## Raw data

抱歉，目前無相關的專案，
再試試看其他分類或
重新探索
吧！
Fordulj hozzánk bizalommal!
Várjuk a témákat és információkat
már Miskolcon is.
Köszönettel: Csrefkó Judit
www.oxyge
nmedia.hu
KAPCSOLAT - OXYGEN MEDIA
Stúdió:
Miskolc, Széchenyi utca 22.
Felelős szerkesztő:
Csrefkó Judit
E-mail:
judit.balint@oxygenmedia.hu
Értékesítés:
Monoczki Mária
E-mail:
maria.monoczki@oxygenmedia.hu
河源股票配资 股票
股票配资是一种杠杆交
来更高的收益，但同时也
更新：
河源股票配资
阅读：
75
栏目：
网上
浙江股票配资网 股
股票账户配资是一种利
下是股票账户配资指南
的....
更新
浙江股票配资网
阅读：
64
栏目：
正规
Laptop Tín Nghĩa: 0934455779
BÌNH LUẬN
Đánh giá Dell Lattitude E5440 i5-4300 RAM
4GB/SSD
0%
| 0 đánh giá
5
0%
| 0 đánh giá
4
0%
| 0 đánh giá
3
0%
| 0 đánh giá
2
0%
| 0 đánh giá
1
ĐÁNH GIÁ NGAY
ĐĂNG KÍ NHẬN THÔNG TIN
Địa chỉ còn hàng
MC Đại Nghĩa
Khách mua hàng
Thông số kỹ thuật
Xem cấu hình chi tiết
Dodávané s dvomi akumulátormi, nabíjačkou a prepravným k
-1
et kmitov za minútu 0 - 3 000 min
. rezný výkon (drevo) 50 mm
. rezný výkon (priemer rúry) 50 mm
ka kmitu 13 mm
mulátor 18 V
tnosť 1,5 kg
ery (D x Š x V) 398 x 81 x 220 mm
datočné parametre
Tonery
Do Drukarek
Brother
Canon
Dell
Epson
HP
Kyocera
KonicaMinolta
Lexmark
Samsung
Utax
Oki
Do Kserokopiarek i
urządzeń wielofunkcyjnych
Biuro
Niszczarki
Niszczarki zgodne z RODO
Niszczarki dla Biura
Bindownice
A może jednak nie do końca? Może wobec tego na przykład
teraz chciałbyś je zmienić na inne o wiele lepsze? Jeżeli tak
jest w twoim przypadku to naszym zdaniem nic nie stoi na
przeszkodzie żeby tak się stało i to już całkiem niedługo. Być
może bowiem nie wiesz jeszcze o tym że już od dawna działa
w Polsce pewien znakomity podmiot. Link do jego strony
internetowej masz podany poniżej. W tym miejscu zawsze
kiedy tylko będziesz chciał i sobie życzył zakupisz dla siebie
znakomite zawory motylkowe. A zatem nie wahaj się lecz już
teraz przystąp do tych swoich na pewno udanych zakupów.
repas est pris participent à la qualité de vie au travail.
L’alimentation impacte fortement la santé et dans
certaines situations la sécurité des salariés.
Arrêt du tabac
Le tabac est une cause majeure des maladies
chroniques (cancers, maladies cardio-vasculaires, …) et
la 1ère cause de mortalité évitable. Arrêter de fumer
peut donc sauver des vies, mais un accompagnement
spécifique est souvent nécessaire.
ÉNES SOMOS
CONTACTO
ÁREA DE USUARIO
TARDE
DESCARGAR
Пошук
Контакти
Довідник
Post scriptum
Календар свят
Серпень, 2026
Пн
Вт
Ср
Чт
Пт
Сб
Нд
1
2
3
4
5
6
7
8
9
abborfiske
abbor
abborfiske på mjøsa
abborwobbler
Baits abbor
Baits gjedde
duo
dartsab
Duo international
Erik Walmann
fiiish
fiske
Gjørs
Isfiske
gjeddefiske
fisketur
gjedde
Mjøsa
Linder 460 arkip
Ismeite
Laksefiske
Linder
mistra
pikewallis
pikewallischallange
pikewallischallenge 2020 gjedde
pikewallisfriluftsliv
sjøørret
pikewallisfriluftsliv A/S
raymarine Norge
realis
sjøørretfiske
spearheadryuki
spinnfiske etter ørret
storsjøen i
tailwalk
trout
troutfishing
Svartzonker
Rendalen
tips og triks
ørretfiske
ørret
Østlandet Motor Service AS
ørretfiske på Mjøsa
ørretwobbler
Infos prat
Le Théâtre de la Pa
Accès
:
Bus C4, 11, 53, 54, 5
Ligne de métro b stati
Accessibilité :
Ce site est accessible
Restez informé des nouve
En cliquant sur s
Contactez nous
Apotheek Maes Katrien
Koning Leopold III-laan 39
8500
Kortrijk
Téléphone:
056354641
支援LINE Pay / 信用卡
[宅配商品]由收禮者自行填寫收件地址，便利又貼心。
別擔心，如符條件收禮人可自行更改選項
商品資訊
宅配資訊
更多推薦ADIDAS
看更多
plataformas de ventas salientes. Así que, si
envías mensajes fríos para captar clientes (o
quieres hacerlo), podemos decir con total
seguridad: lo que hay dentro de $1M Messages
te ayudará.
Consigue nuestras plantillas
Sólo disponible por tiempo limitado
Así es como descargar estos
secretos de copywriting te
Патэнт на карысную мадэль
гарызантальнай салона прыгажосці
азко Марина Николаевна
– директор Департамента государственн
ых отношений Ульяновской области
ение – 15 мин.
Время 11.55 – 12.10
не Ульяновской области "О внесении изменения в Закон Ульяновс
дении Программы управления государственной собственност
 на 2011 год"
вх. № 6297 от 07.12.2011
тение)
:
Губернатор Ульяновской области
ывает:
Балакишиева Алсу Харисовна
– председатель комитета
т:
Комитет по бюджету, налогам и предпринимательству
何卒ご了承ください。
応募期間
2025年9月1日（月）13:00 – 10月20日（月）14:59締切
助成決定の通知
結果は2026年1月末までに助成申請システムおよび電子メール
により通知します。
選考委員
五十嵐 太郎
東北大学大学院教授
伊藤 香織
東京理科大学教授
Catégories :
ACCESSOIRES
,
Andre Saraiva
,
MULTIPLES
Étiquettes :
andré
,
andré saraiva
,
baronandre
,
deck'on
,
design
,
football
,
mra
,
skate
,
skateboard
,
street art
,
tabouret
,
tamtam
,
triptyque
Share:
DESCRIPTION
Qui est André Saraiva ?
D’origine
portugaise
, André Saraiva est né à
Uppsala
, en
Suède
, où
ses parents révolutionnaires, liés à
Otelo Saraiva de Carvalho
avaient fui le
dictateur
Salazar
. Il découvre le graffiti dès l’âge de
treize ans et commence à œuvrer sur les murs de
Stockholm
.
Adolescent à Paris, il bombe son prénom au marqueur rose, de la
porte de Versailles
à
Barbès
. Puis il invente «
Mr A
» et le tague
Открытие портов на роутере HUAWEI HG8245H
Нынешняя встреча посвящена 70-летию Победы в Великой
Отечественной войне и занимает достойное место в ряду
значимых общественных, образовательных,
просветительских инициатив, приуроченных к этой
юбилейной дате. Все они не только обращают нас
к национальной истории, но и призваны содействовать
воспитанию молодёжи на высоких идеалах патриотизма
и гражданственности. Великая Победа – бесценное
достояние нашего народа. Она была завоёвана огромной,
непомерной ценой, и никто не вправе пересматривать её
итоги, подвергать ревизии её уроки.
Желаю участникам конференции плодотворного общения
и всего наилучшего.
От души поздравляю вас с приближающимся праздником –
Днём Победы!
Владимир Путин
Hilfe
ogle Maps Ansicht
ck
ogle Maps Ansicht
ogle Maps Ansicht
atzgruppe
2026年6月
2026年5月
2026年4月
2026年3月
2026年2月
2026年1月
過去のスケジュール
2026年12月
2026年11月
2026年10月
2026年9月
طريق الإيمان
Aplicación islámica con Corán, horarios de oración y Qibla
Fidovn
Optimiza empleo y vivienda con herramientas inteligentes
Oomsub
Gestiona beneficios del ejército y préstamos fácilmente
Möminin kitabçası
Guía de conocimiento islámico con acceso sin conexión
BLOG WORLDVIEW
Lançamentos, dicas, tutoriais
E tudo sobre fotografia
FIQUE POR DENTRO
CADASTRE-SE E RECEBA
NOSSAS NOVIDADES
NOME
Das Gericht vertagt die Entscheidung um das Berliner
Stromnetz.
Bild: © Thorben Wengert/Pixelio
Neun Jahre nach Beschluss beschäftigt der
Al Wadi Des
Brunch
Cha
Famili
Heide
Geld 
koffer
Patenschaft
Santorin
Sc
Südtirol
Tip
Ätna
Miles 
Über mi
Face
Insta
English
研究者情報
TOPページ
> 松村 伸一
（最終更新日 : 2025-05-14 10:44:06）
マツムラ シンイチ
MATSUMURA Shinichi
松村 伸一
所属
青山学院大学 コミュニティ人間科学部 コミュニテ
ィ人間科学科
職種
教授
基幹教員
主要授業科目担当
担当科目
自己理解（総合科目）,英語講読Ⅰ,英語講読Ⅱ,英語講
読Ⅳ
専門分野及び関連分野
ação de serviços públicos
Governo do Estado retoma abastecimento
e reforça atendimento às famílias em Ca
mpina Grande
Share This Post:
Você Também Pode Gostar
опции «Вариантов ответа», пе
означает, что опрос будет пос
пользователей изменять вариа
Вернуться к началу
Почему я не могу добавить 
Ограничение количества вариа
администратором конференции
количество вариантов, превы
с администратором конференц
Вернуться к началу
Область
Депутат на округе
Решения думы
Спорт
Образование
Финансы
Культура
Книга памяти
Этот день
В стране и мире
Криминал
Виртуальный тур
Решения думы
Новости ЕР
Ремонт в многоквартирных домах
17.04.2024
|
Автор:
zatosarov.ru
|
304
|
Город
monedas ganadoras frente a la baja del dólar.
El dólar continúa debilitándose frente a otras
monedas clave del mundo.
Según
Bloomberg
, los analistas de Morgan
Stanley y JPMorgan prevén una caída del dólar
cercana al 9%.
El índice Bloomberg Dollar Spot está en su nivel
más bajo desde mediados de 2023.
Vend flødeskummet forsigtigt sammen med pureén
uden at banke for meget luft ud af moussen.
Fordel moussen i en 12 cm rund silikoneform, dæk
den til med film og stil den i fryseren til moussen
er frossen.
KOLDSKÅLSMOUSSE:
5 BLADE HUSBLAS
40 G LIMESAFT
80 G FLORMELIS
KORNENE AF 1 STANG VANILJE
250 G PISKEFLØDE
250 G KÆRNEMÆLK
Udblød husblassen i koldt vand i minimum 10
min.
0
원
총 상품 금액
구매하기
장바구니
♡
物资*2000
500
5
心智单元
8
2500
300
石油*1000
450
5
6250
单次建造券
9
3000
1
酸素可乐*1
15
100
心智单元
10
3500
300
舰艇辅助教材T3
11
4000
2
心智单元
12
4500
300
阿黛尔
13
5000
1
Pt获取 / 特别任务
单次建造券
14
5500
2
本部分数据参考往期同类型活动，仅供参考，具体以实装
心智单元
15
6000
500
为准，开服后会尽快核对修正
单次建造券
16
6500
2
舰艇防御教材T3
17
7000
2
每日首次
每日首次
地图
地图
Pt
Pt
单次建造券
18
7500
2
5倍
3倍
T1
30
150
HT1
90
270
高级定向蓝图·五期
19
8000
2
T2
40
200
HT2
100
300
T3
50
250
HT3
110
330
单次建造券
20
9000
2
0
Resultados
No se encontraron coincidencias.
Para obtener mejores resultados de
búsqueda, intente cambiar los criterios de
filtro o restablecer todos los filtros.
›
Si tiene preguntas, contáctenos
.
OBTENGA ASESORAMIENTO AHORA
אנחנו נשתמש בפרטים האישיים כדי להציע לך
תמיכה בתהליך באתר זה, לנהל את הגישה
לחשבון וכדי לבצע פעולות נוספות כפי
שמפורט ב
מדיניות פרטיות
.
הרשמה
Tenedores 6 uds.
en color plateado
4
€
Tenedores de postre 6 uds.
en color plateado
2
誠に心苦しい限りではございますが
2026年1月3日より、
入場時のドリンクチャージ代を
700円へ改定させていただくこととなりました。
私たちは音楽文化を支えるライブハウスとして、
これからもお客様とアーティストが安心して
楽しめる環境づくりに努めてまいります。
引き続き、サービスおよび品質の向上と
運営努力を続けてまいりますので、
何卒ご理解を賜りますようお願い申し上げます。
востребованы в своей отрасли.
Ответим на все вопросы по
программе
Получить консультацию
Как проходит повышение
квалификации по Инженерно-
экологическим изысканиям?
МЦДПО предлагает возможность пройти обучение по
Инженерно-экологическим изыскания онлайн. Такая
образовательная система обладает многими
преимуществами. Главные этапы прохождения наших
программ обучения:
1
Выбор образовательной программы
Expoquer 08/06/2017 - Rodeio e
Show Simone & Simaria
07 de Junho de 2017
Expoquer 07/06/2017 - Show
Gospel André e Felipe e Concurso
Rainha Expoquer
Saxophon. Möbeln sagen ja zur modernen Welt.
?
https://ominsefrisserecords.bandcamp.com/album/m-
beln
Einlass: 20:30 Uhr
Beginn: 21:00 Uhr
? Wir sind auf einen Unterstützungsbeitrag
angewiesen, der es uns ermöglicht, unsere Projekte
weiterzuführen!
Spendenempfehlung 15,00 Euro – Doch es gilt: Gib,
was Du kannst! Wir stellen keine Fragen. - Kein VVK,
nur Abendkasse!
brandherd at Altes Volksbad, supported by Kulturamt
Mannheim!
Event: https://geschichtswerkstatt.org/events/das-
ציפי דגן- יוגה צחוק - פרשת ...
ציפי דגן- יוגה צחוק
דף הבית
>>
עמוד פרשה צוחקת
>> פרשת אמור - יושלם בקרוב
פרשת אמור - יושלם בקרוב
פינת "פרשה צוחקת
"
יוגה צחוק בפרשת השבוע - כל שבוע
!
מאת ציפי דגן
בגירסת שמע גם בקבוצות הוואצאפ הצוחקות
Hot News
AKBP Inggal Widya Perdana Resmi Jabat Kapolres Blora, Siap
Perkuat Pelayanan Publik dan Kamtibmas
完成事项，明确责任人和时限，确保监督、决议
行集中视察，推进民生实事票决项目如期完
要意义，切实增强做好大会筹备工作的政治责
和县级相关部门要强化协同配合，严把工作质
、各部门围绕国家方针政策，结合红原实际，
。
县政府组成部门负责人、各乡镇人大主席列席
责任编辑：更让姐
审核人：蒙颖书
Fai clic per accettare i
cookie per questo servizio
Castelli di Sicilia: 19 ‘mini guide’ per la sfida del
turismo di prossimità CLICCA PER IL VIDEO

## Aim of the exercise
Each line that contains the string "cause" should be copied from the data above.

## Exercise response
Le tabac est une cause majeure des maladies
la 1ère cause de mortalité évitable. Arrêter de fumer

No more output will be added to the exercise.